● DATA TO USE:
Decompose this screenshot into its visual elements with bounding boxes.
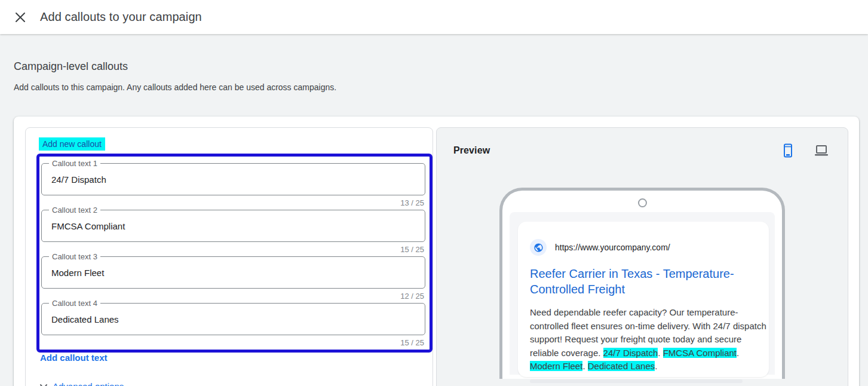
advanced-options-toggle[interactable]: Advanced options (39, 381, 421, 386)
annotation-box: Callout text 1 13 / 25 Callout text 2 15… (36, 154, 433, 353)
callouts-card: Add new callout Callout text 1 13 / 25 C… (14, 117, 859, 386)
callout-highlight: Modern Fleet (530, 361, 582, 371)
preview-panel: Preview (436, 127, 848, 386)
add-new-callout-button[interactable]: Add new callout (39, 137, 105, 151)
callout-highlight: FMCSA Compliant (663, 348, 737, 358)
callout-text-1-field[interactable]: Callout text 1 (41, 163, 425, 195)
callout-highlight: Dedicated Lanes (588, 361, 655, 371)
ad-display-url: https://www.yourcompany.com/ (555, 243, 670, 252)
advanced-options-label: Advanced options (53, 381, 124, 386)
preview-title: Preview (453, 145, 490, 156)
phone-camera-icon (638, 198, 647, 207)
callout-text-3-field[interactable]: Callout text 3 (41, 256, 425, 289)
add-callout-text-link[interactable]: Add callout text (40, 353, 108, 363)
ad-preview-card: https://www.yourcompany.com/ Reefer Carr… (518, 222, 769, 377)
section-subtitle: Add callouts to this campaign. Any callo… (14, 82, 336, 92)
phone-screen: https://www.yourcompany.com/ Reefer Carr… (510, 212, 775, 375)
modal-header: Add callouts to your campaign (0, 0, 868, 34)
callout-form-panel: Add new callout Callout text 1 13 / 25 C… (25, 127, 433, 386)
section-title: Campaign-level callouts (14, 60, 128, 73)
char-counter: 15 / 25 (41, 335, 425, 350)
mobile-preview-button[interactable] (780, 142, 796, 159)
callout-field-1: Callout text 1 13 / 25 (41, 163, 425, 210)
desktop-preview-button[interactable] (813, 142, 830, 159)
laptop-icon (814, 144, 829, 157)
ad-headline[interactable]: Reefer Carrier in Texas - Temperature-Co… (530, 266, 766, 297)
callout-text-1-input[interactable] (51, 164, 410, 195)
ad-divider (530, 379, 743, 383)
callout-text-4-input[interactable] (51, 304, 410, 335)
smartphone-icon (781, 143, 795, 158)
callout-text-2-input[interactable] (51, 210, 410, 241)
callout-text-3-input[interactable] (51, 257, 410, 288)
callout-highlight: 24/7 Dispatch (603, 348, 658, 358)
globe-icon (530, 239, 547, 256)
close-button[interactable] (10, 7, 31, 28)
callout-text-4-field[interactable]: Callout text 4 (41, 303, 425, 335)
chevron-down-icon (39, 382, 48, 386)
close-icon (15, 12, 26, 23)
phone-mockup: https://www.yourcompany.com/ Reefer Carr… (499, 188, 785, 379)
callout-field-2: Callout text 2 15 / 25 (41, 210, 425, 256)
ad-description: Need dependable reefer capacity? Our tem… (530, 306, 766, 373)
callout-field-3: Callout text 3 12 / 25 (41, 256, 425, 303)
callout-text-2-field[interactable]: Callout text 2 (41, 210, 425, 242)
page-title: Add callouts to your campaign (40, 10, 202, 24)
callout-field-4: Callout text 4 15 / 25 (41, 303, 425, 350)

● WORK TASK: In your copy, include no pictures, but reproduce all records exactly.

● SOLUTION BELOW:
Decompose this screenshot into its visual elements with bounding boxes.
advanced-options-toggle[interactable]: Advanced options (39, 381, 421, 386)
annotation-box: Callout text 1 13 / 25 Callout text 2 15… (36, 154, 433, 353)
callouts-card: Add new callout Callout text 1 13 / 25 C… (14, 117, 859, 386)
callout-highlight: Modern Fleet (530, 361, 582, 371)
preview-panel: Preview (436, 127, 848, 386)
add-new-callout-button[interactable]: Add new callout (39, 137, 105, 151)
callout-highlight: FMCSA Compliant (663, 348, 737, 358)
callout-text-1-field[interactable]: Callout text 1 (41, 163, 425, 195)
callout-highlight: Dedicated Lanes (588, 361, 655, 371)
ad-display-url: https://www.yourcompany.com/ (555, 243, 670, 252)
advanced-options-label: Advanced options (53, 381, 124, 386)
preview-title: Preview (453, 145, 490, 156)
phone-camera-icon (638, 198, 647, 207)
callout-text-3-field[interactable]: Callout text 3 (41, 256, 425, 289)
add-callout-text-link[interactable]: Add callout text (40, 353, 108, 363)
ad-preview-card: https://www.yourcompany.com/ Reefer Carr… (518, 222, 769, 377)
section-subtitle: Add callouts to this campaign. Any callo… (14, 82, 336, 92)
phone-screen: https://www.yourcompany.com/ Reefer Carr… (510, 212, 775, 375)
modal-header: Add callouts to your campaign (0, 0, 868, 34)
callout-form-panel: Add new callout Callout text 1 13 / 25 C… (25, 127, 433, 386)
section-title: Campaign-level callouts (14, 60, 128, 73)
char-counter: 15 / 25 (41, 335, 425, 350)
mobile-preview-button[interactable] (780, 142, 796, 159)
callout-field-1: Callout text 1 13 / 25 (41, 163, 425, 210)
desktop-preview-button[interactable] (813, 142, 830, 159)
laptop-icon (814, 144, 829, 157)
ad-headline[interactable]: Reefer Carrier in Texas - Temperature-Co… (530, 266, 766, 297)
callout-text-1-input[interactable] (51, 164, 410, 195)
ad-divider (530, 379, 743, 383)
callout-text-4-input[interactable] (51, 304, 410, 335)
smartphone-icon (781, 143, 795, 158)
callout-text-2-input[interactable] (51, 210, 410, 241)
callout-text-3-input[interactable] (51, 257, 410, 288)
callout-highlight: 24/7 Dispatch (603, 348, 658, 358)
globe-icon (530, 239, 547, 256)
close-button[interactable] (10, 7, 31, 28)
callout-text-4-field[interactable]: Callout text 4 (41, 303, 425, 335)
chevron-down-icon (39, 382, 48, 386)
close-icon (15, 12, 26, 23)
phone-mockup: https://www.yourcompany.com/ Reefer Carr… (499, 188, 785, 379)
callout-field-2: Callout text 2 15 / 25 (41, 210, 425, 256)
ad-description: Need dependable reefer capacity? Our tem… (530, 306, 766, 373)
callout-field-3: Callout text 3 12 / 25 (41, 256, 425, 303)
callout-text-2-field[interactable]: Callout text 2 (41, 210, 425, 242)
page-title: Add callouts to your campaign (40, 10, 202, 24)
callout-field-4: Callout text 4 15 / 25 (41, 303, 425, 350)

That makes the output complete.